A declaração precisou ainda que «os fiéis que pertencem às associações maçónicas estão em estado de pecado grave e não podem aproximar-se da santa comunhão».
Quarenta anos depois, em novembro de 2023, o Dicastério para a Doutrina da Fé voltou a pronunciar-se sobre a questão. Com a aprovação de Francisco, reiterou que «é proibida a filiação ativa à maçonaria por parte de um fiel» devido à «irreconciliabilidade entre a doutrina católica e a maçonaria».
O cânone 1184
O cânone 1184 do Código de Direito Canónico regula os casos em que devem negar-se as exéquias eclesiásticas.
A norma estabelece que, salvo que antes de morrer tivessem dado algum sinal de arrependimento, devem ser privados delas os apóstatas, hereges e cismáticos notórios, bem como «os demais pecadores manifestos, a quem não podem conceder-se as exéquias eclesiásticas sem escândalo público dos fiéis».
Quando existe alguma dúvida, o mesmo cânone dispõe que deve consultar-se o Ordinário do lugar e respeitar-se a sua decisão.
Em Roma, Staglianò recorreu ao cardeal Reina uma vez conhecida a trajetória maçónica de Battisti D’Amario. Em Camporosso, Suetta citou expressamente o cânone 1184 ao comunicar a suspensão do funeral de Tarducci e tomou como referência o critério adotado poucas horas antes pelo vigário do Papa.
O cânone 1185 estabelece ainda que deve negar-se a Missa exequial a quem tenha sido excluído das exéquias eclesiásticas.
Estas disposições regulam a celebração pública dos ritos funerários da Igreja e não constituem um juízo sobre o destino eterno do falecido.
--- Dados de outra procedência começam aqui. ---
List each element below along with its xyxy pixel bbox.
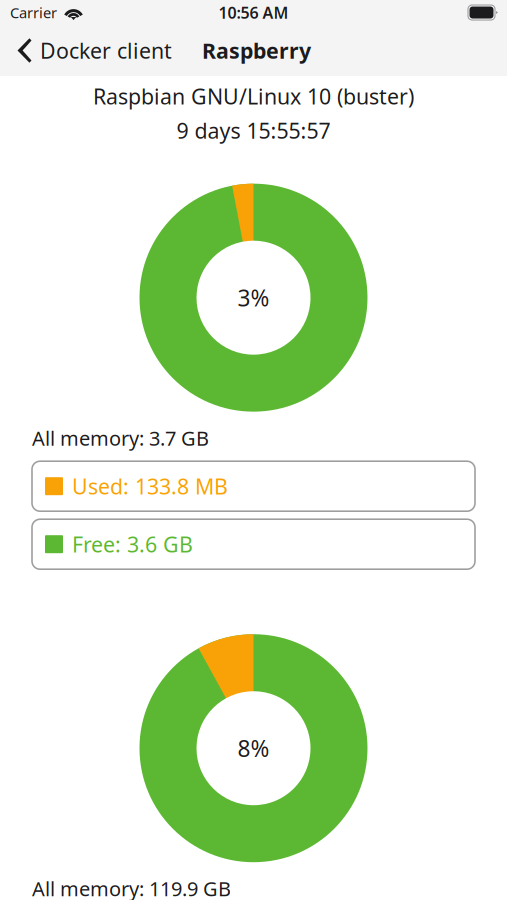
staticText: Carrier [10, 3, 57, 22]
staticText: Free: 3.6 GB [72, 530, 193, 558]
staticText: All memory: 3.7 GB [32, 425, 209, 451]
staticText: 8% [238, 733, 270, 763]
staticText: Used: 133.8 MB [72, 472, 228, 500]
button[interactable]: Free: 3.6 GB [32, 519, 475, 569]
staticText: 3% [238, 283, 270, 313]
staticText: Raspbian GNU/Linux 10 (buster) [93, 82, 414, 110]
staticText: 9 days 15:55:57 [176, 116, 330, 145]
button[interactable]: Docker client [0, 25, 184, 76]
staticText: All memory: 119.9 GB [32, 875, 231, 900]
staticText: 10:56 AM [218, 2, 288, 23]
button[interactable]: Used: 133.8 MB [32, 461, 475, 511]
staticText: Docker client [40, 36, 172, 65]
staticText: Raspberry [202, 36, 311, 65]
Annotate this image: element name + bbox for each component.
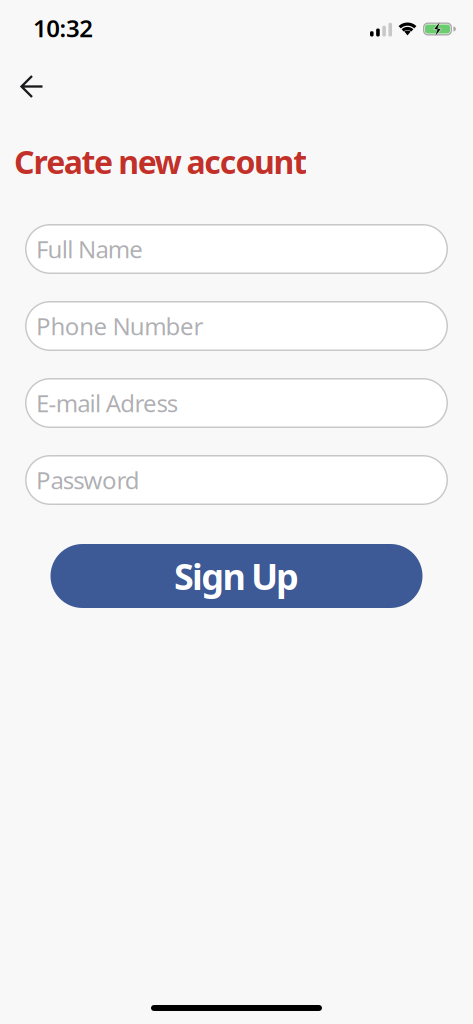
button[interactable]: Password — [25, 455, 448, 505]
button[interactable]: Sign Up — [50, 544, 422, 608]
staticText: 10:32 — [33, 12, 93, 44]
button[interactable]: Full Name — [25, 224, 448, 274]
button[interactable]: Phone Number — [25, 301, 448, 351]
staticText: Phone Number — [36, 310, 203, 342]
button[interactable]: E-mail Adress — [25, 378, 448, 428]
staticText: Create new account — [14, 140, 307, 183]
staticText: Sign Up — [174, 552, 299, 600]
staticText: Password — [36, 464, 140, 496]
staticText: Full Name — [36, 233, 143, 265]
staticText: E-mail Adress — [36, 387, 178, 419]
button[interactable]: Back — [9, 64, 53, 108]
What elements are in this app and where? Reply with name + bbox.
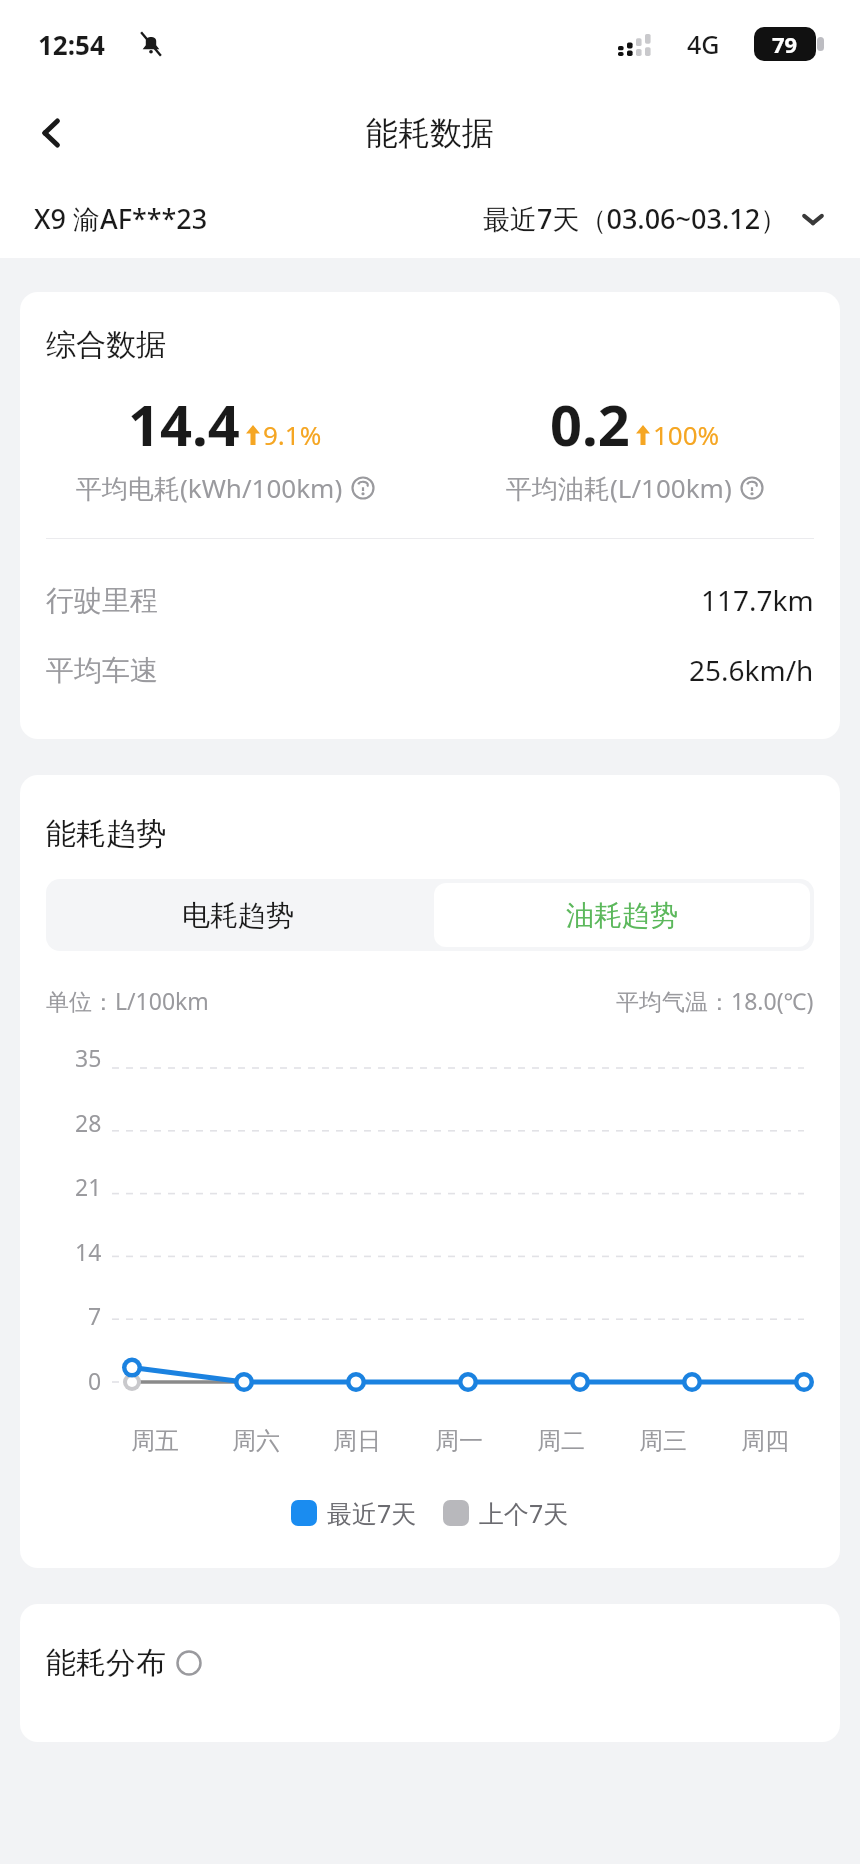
staticText: 14 — [75, 1236, 102, 1267]
staticText: 电耗趋势 — [182, 898, 294, 933]
staticText: X9 渝AF***23 — [34, 200, 208, 237]
staticText: 能耗数据 — [366, 113, 494, 153]
button[interactable]: 0.2 — [430, 386, 840, 506]
staticText: 平均车速 — [46, 653, 158, 688]
staticText: 能耗趋势 — [46, 815, 166, 853]
staticText: 7 — [88, 1300, 102, 1331]
staticText: 100% — [653, 417, 720, 452]
staticText: 117.7km — [701, 581, 814, 619]
staticText: 79 — [772, 29, 798, 59]
button[interactable]: 电耗趋势 — [46, 879, 430, 951]
staticText: 平均电耗(kWh/100km) — [76, 470, 343, 506]
staticText: 平均气温：18.0(℃) — [616, 985, 814, 1016]
staticText: 油耗趋势 — [566, 898, 678, 933]
staticText: 35 — [75, 1042, 102, 1073]
staticText: 周二 — [537, 1426, 585, 1456]
staticText: 能耗分布 — [46, 1644, 166, 1682]
staticText: 14.4 — [128, 386, 240, 462]
staticText: 0 — [88, 1365, 102, 1396]
staticText: 周五 — [131, 1426, 179, 1456]
button[interactable]: Help — [176, 1650, 202, 1676]
staticText: 0.2 — [550, 386, 630, 462]
staticText: 28 — [75, 1107, 102, 1138]
button[interactable]: Back — [20, 101, 84, 165]
staticText: 上个7天 — [479, 1496, 569, 1530]
staticText: 周四 — [741, 1426, 789, 1456]
staticText: 周日 — [333, 1426, 381, 1456]
staticText: 综合数据 — [46, 326, 166, 364]
button[interactable]: 行驶里程 — [20, 565, 840, 635]
staticText: 21 — [75, 1171, 102, 1202]
staticText: 周六 — [232, 1426, 280, 1456]
staticText: 周三 — [639, 1426, 687, 1456]
staticText: 4G — [687, 27, 720, 61]
staticText: 12:54 — [38, 27, 105, 62]
button[interactable]: 油耗趋势 — [434, 883, 810, 947]
staticText: 平均油耗(L/100km) — [506, 470, 732, 506]
button[interactable]: 最近7天（03.06~03.12） — [475, 200, 826, 237]
staticText: 单位：L/100km — [46, 985, 209, 1016]
button[interactable]: 14.4 — [20, 386, 430, 506]
staticText: 行驶里程 — [46, 583, 158, 618]
staticText: 25.6km/h — [689, 651, 814, 689]
staticText: 最近7天（03.06~03.12） — [483, 200, 788, 237]
staticText: 9.1% — [263, 417, 322, 452]
staticText: 最近7天 — [327, 1496, 417, 1530]
staticText: 周一 — [435, 1426, 483, 1456]
button[interactable]: 平均车速 — [20, 635, 840, 705]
Nos dois casos italianos, a questão colocada aos respetivos bispos foi se podia celebrar-se um funeral católico depois de se conhecer publicamente a pertença destacada dos defuntos a organizações maçónicas.
As dioceses de Roma e Ventimiglia-Sanremo resolveram, com poucas horas de diferença, que as exéquias eclesiásticas não podiam celebrar-se.